D: Un avviso di accertamento per IRAP non versata è stato notificato al liquidatore della mia SRL (liquidata), che però non aveva mai ricevuto un avviso di accertamento durante la vita della società. È corretto?
R: Da quello che capisco, l’Agenzia sta notificando direttamente al liquidatore un avviso per far valere la sua responsabilità. Probabilmente si tratta di un avviso ex art.36 DPR 602/73, visto che la società è in liquidazione o liquidata. È possibile notificare direttamente al liquidatore un avviso per responsabilità tributaria se si scopre, ad esempio, in sede di controllo, che durante la liquidazione non ha versato IRAP dovuta. Non è necessario, in tal caso, che l’ufficio abbia prima emesso un avviso a nome della società (anche perché la società essendo liquidata magari non c’è più). La Cassazione ha detto che per emettere l’avviso di responsabilità al liquidatore non serve la preventiva iscrizione a ruolo del debito della società . Dunque, sì, può succedere che il primo e unico atto che vedi sia intestato a te come liquidatore. Ciò detto, l’avviso dev’essere ben motivato: deve dirti qual è l’imposta non pagata dalla società (qui IRAP per ipotesi) e in cosa consiste la tua responsabilità (es. non hai usato l’attivo per pagarla, o hai distribuito attivo altrove). Se tale motivazione manca o è vaga, potrai contestarla. Dovrai comunque difenderti in Commissione Tributaria presentando ricorso nei 60 giorni. Valuta se la pretesa è fondata: ad esempio, se effettivamente nel bilancio finale risultava un debito IRAP e hai pagato altri invece del Fisco.
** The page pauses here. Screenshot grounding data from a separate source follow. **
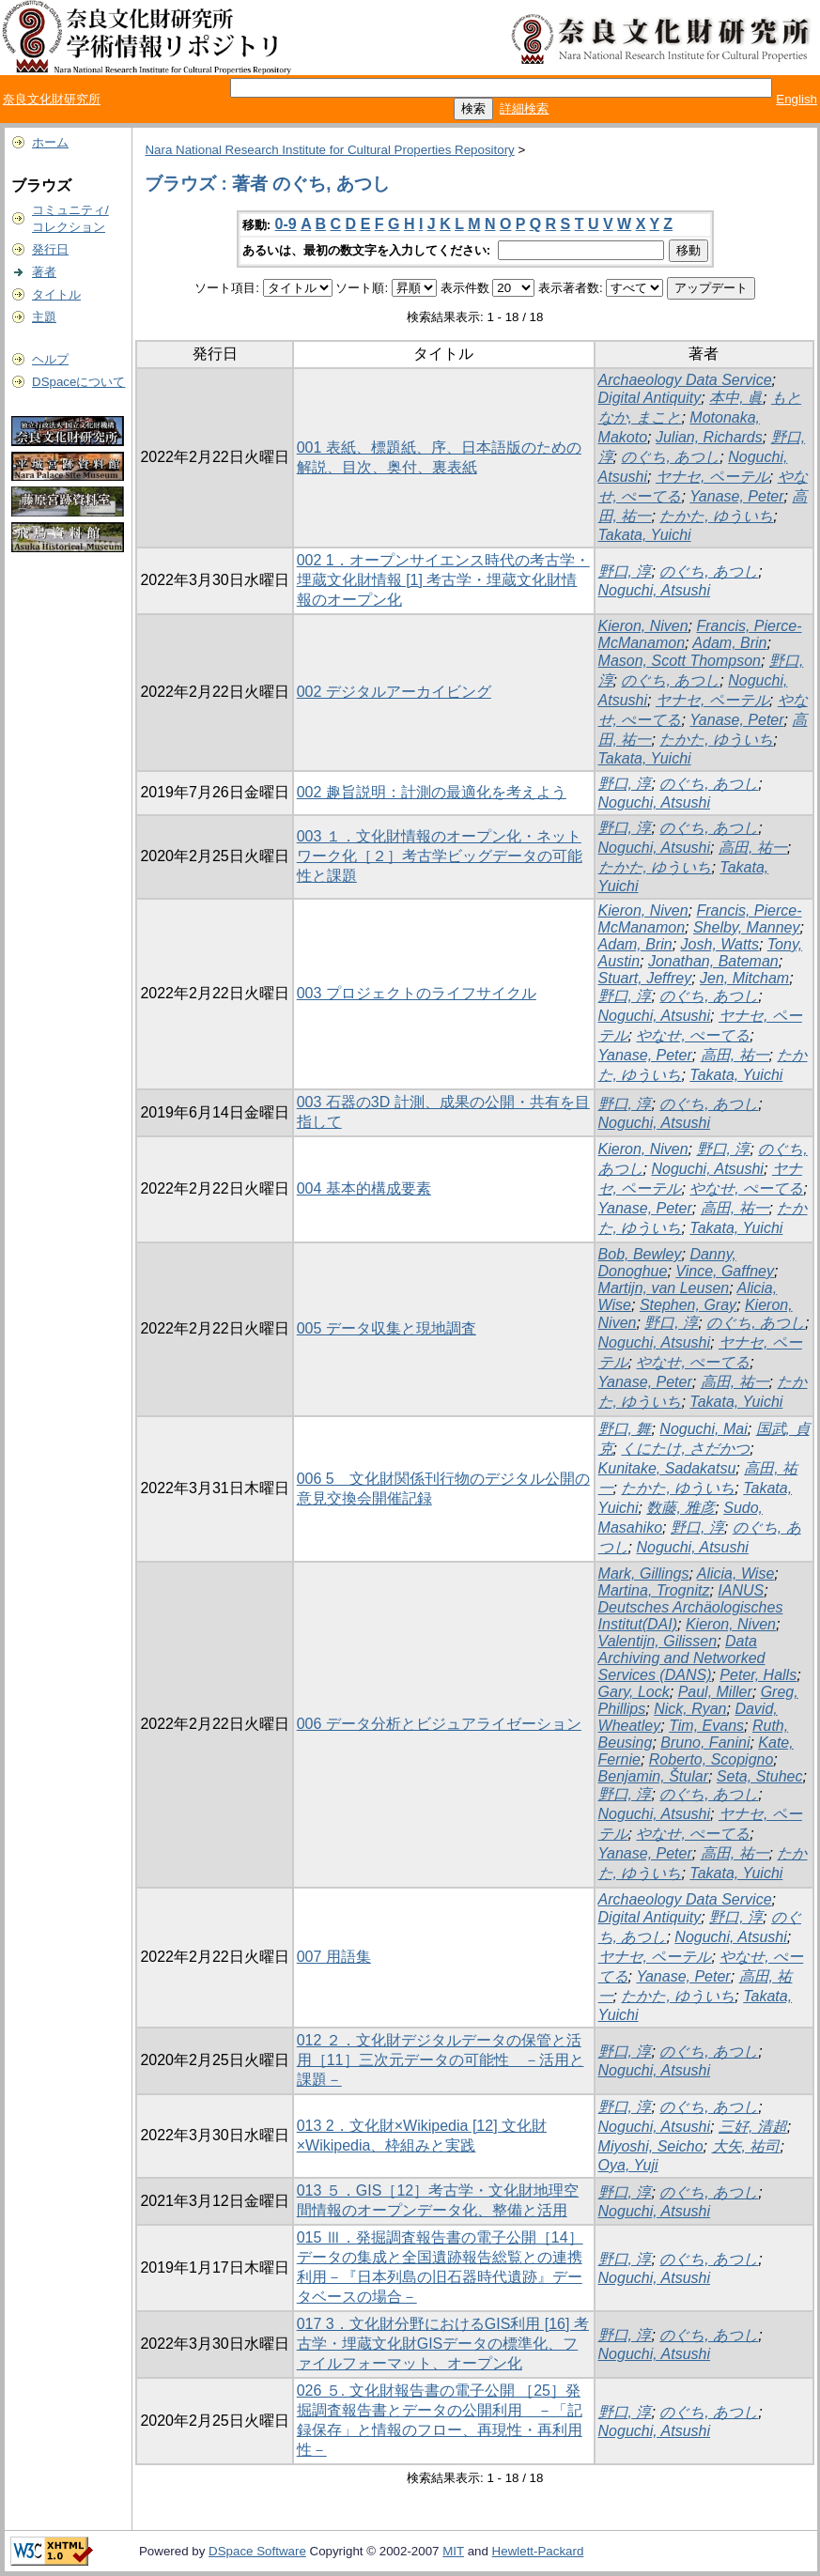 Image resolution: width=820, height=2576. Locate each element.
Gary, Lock (634, 1692)
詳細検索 (524, 108)
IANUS (741, 1590)
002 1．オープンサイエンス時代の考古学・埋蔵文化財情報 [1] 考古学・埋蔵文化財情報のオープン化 (443, 580)
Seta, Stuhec (760, 1776)
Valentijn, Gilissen (658, 1641)
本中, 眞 (736, 398)
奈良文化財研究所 (52, 99)
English (796, 99)
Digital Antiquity (650, 398)
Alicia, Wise (736, 1573)
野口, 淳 (625, 571)
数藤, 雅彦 (680, 1508)
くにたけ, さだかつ (685, 1449)
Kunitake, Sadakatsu (667, 1468)
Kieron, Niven (643, 626)
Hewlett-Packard (538, 2551)
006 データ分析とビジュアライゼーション (439, 1724)
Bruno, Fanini (705, 1743)
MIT (453, 2551)
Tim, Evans (706, 1726)
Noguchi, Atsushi (654, 590)
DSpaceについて (78, 382)
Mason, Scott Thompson (679, 661)
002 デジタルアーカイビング (394, 692)
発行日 (50, 249)
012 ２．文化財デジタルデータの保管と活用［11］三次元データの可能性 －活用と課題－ (440, 2060)
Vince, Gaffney (724, 1271)
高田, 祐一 (753, 848)
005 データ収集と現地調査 (386, 1328)
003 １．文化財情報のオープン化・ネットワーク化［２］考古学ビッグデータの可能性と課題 (439, 856)
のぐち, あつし (670, 457)
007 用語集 (334, 1957)
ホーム (50, 142)
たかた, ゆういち (716, 516)
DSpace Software (257, 2551)
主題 (44, 317)
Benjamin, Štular (653, 1776)
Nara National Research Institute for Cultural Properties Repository (329, 150)
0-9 (286, 224)
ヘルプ (50, 359)
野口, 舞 (625, 1429)
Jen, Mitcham (744, 978)
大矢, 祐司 (746, 2146)
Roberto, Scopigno (711, 1759)
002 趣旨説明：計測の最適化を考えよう (431, 792)
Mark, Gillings (643, 1573)
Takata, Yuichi (644, 535)
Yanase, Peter (736, 496)
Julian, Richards (709, 437)
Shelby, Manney (746, 927)
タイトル (56, 294)
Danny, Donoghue (667, 1262)
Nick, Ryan (690, 1709)
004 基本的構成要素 (364, 1188)
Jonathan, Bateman (713, 961)
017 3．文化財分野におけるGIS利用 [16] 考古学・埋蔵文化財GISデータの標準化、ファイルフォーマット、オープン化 (443, 2343)
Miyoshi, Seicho (651, 2146)
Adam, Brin (729, 643)
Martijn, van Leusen (664, 1288)
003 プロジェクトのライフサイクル (416, 993)
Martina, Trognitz (654, 1590)
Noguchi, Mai (703, 1429)
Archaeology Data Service (685, 380)
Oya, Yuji (628, 2165)
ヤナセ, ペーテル (712, 477)
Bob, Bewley (640, 1254)
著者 (44, 272)
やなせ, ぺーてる (693, 1035)
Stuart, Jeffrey (645, 978)
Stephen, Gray (688, 1305)
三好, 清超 (753, 2127)
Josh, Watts (720, 944)
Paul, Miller (715, 1692)
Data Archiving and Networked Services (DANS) (682, 1658)
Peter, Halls (758, 1675) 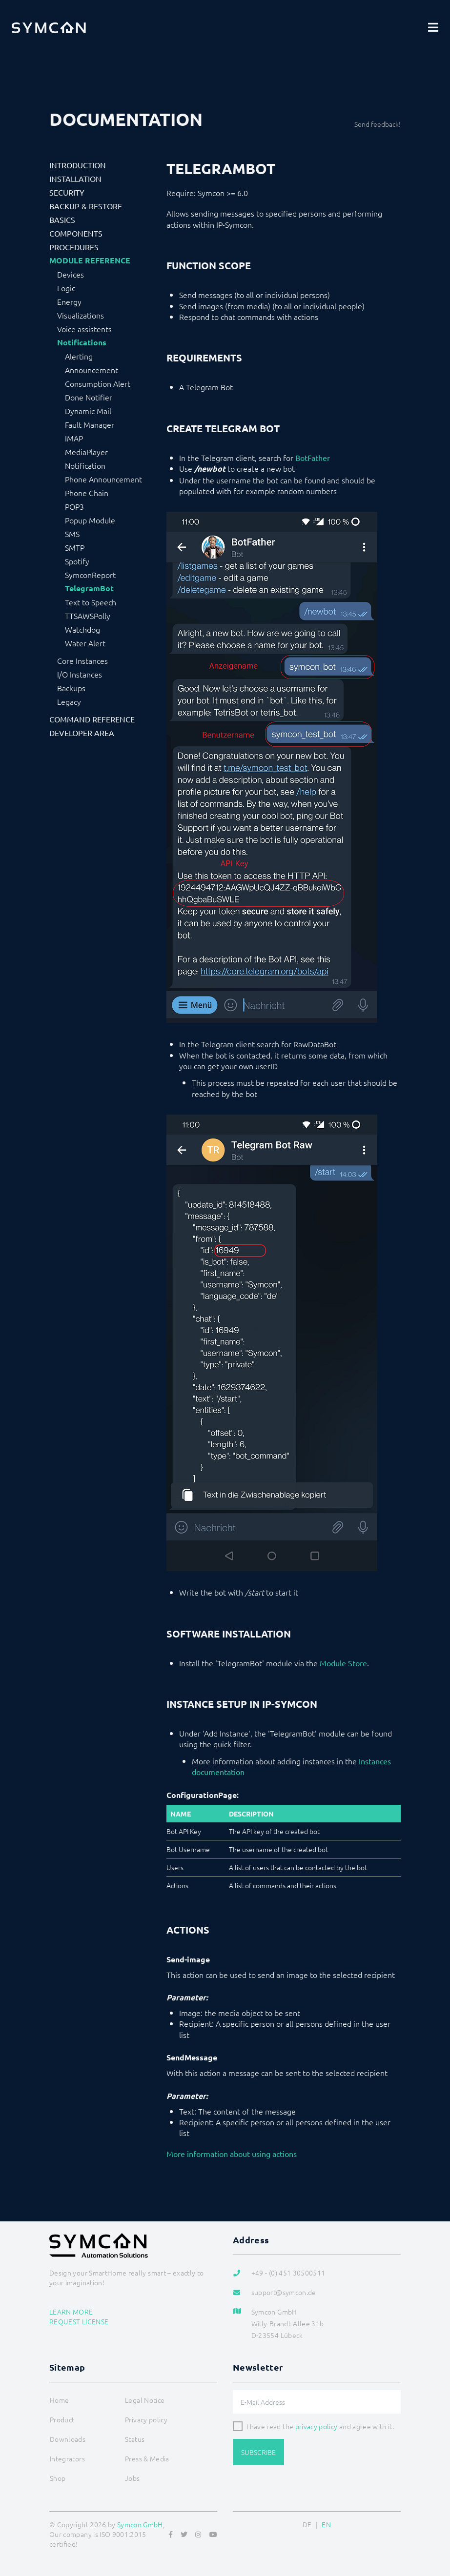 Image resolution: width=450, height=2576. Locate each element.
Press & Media (147, 2458)
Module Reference (89, 260)
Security (66, 192)
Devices (70, 274)
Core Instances (82, 660)
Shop (57, 2478)
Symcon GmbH (140, 2524)
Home (59, 2400)
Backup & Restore (85, 206)
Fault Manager (89, 424)
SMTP (74, 547)
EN (326, 2524)
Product (62, 2419)
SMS (72, 534)
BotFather (312, 457)
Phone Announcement (103, 479)
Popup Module (90, 520)
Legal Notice (144, 2400)
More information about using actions (231, 2153)
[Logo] (49, 27)
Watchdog (82, 629)
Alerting (79, 356)
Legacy (69, 701)
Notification (85, 465)
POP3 (74, 506)
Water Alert (85, 643)
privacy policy (316, 2426)
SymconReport (90, 574)
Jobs (132, 2478)
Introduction (77, 165)
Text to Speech (90, 602)
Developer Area (81, 733)
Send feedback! (377, 124)
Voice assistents (84, 329)
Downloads (67, 2439)
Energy (69, 301)
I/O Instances (79, 674)
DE (307, 2524)
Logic (66, 288)
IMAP (74, 438)
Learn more (71, 2311)
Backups (71, 688)
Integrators (67, 2458)
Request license (78, 2321)
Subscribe (258, 2452)
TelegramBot (89, 588)
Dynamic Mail (88, 411)
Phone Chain (86, 493)
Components (75, 233)
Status (134, 2439)
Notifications (81, 342)
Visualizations (80, 315)
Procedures (74, 247)
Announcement (91, 370)
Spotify (77, 561)
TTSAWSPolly (87, 615)
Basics (62, 219)
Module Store (343, 1663)
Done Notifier (88, 397)
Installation (75, 178)
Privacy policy (146, 2419)
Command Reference (92, 719)
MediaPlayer (86, 452)
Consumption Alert (97, 383) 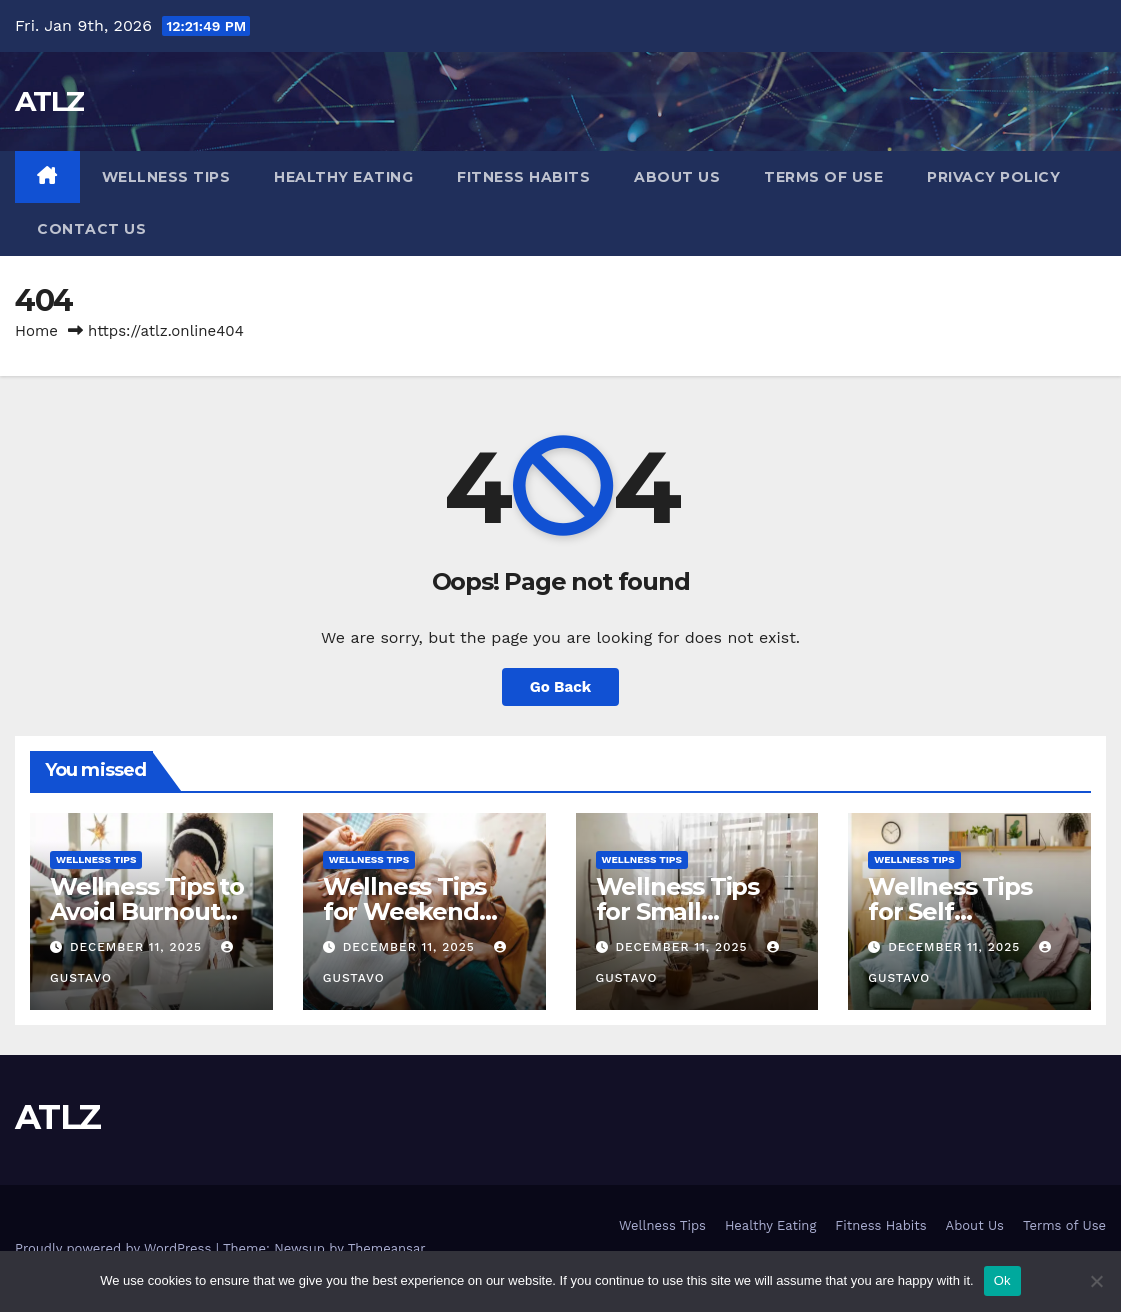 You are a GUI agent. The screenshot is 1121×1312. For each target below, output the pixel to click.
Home (36, 331)
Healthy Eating (343, 177)
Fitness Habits (523, 177)
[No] (1096, 1281)
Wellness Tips (166, 177)
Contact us (91, 229)
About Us (677, 177)
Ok (1002, 1280)
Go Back (561, 687)
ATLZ (49, 101)
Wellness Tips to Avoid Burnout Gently (147, 911)
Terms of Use (823, 177)
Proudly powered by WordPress (115, 1248)
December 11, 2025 (138, 947)
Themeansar (386, 1248)
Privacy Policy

Se invece la contestazione è infondata (magari l’IRAP non era dovuta per qualche esenzione, o l’hai pagata ma su un altro codice tributo, etc.), evidenzia queste ragioni nel ricorso. Assicurati inoltre che l’atto sia stato notificato correttamente a te (se la società è estinta, va a te in proprio, non più alla società). In sintesi, è formalmente possibile ricevere un accertamento a proprio nome come liquidatore senza un previo avviso alla società, perché quello è proprio l’atto che accerta contestualmente il debito d’imposta e la tua responsabilità nel non averlo pagato.
D: Cosa rischio se, da amministratore, non pago l’IVA e porto la società al fallimento?
R: Questo scenario apre vari fronti di responsabilità: – Tributaria (amministrativa): L’omesso versamento IVA oltre una certa soglia (attualmente €250.000) per anno è reato penale (art.10-ter D.Lgs. 74/2000). Anche sotto soglia, comporta sanzioni amministrative elevate. La società resta debitrice dell’IVA non versata; se fallisce, il credito IVA andrà in privilegio nel fallimento. Tu come amministratore, sul piano tributario, potresti essere perseguito con l’azione di responsabilità ex art.36 DPR 602/73 se hai compiuto atti distrattivi, ma semplicemente “non aver pagato l’IVA” di per sé non rientra nei casi tipici (è un debito come altri, semmai la distrazione sarà aver usato le somme altrove). Dovrebbero contestarti che hai destinato risorse ad altro piuttosto che all’IVA. Se il fallimento si chiude senza attivo per il Fisco, l’Agenzia potrà valutare di farti un avviso ex art.36 se ravvisa che nel periodo pre-fallimentare hai pagato cose non dovute o nascosto beni. Altrimenti, a livello fiscale non c’è una responsabilità oggettiva dell’amministratore per l’IVA non pagata (la responsabilità è della società, poi semmai del fallimento). – Fallimentare (civile): In sede fallimentare, il curatore potrebbe agire contro di te con un’azione di responsabilità per aver aggravato il dissesto (sotto il profilo civilistico). Oppure potrebbe esserci un’azione penale per bancarotta semplice o fraudolenta se non hai pagato debiti fiscali e hai aggravato il fallimento con frode (es. occultando liquidità). – Penale tributario: come detto, art. 10-ter se superi soglia. E in caso di fallimento, possibili reati fallimentari (bancarotta fraudolenta per distrazione se hai usato l’IVA per altri scopi, o bancarotta semplice se da negligente non hai pagato tributi facendo aumentare i debiti). Insomma, il rischio principale è penale e fallimentare. Sul piano del pagamento in sé, rischi che dopo la chiusura del fallimento (se questo non paga l’IVA) l’Agenzia ti contesti qualcosa ex art.36, ma dovrà dimostrare che le casse societarie avevano risorse che tu hai mal gestito. Non c’è una norma che dice “se la società fallisce e ha debiti IVA l’amministratore paga”: c’è se mai la norma sul liquidatore, che in parte è applicabile nel fallimento se hai pagato qualcuno prima del Fisco. Quindi, il consiglio è di non arrivare a quella situazione: se succede, preparati ad affrontare sia il curatore che possibili contestazioni fiscali e penali.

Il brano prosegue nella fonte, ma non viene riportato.